Packaging Organisational AI Knowledge with an Internal Skills CLI

By Dejan Vasic

As teams start using AI agents seriously, their useful context ends up everywhere. We built an internal CLI to treat those resources like proper versioned software assets.

There’s a phase every engineering team goes through when they start taking AI agents seriously. Someone writes a useful prompt. Someone else copies it into a different repo. A third person writes a slightly better version from scratch because they didn’t know the first one existed. Before long you have a dozen variations of the same thing scattered across wikis, markdown files, and Slack DMs.

That’s agent setup sprawl. The fix is the same one we’ve applied to lint configs, scaffolding tools, and golden paths: packaging, distribution, and lifecycle management.

Organisation wide AI resource tooling

I took the inspiration from skills.sh to build a catalog of shareable skills, agent configurations, and presets that bundle both.

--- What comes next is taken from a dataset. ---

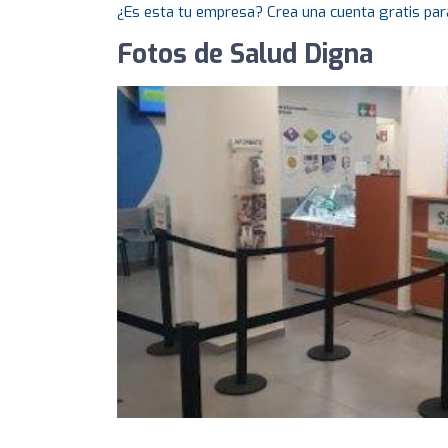
¿Es esta tu empresa? Crea una cuenta gratis par
Fotos de Salud Digna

It lives in a repository that any engineer in the org can contribute to, and it’s installable via a CLI. Let’s take a look.

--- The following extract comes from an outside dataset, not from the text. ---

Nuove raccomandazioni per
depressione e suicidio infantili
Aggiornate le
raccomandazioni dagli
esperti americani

npx @org/ai-resources list
npx @org/ai-resources add --preset devops --scope project --copy --yes

What’s in the catalog

The catalog/ directory has four resource types:

catalog/
├── agents/
│   └── code-reviewer.md
├── instructions/
│   └── organization/
│       └── organization.instructions.md
├── presets/
│   └── devops.json
├── schemas/
│   └── preset.schema.json
└── skills/
    ├── pnpm-migration/
    │   └── SKILL.md
    └── security-review/
        └── SKILL.md
  • Skills: reusable agent capabilities (SKILL.md files)
  • Instructions: org conventions and context (*.instructions.md files)
  • Agents: agent configuration markdown files
  • Presets: JSON manifests that bundle multiple resources for a domain or team

Each type is validated against JSON schemas, so nothing is free-form.

Why presets matter

Individual skills are useful. Presets are where it gets interesting.

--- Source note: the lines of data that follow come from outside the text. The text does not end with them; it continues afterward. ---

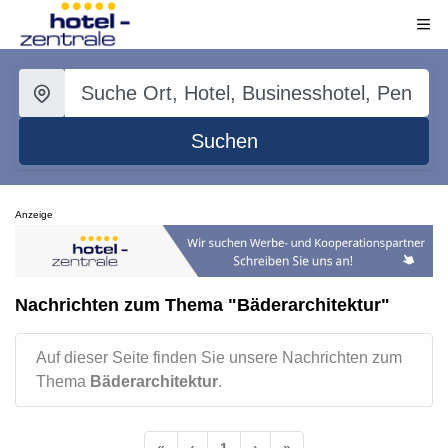
Suchen
Anzeige
Nachrichten zum Thema "Bäderarchitektur"
Auf dieser Seite finden Sie unsere Nachrichten zum
Thema
Bäderarchitektur
.
«
‹
1
›
»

Instead of an engineer manually assembling the right resources for a devops context, they install one preset and get a curated bundle that represents how the org does that kind of work with agents. Here’s what a preset looks like:

{
  "name": "devops",
  "description": "Resources for DevOps workflows: infrastructure, CI/CD, and deployment practices",
  "resources": [
    { "type": "skill", "name": "security-review" },
    { "type": "skill", "name": "pnpm-migration" },
    { "type": "instruction", "name": "organization" },
    { "type": "agent", "name": "code-reviewer" }
  ]
}

One install, four resources, all curated for the context. Update the preset in one place and the change distributes through normal publishing workflows. No manual syncing across repos.

This is platform work, not prompt wrangling

The implementation is TypeScript, published through GitHub Packages, with CI running type checks, linting, tests, and a build on every PR. Releases are managed through Changesets.

That level of rigour matters because it signals intent. It’s not a folder someone threw prompts into. It’s internal infrastructure with a version history and quality gates, which is what makes shared tooling actually get adopted.

The payoff

The real win isn’t convenience. It’s that good agent behaviour becomes portable. The team that figured out the right context for code review doesn’t keep that knowledge to themselves. It becomes a named resource any team can install, versioned and updated centrally.

Standardisation is slow to set up and fast to pay back. This is just that, applied to AI context.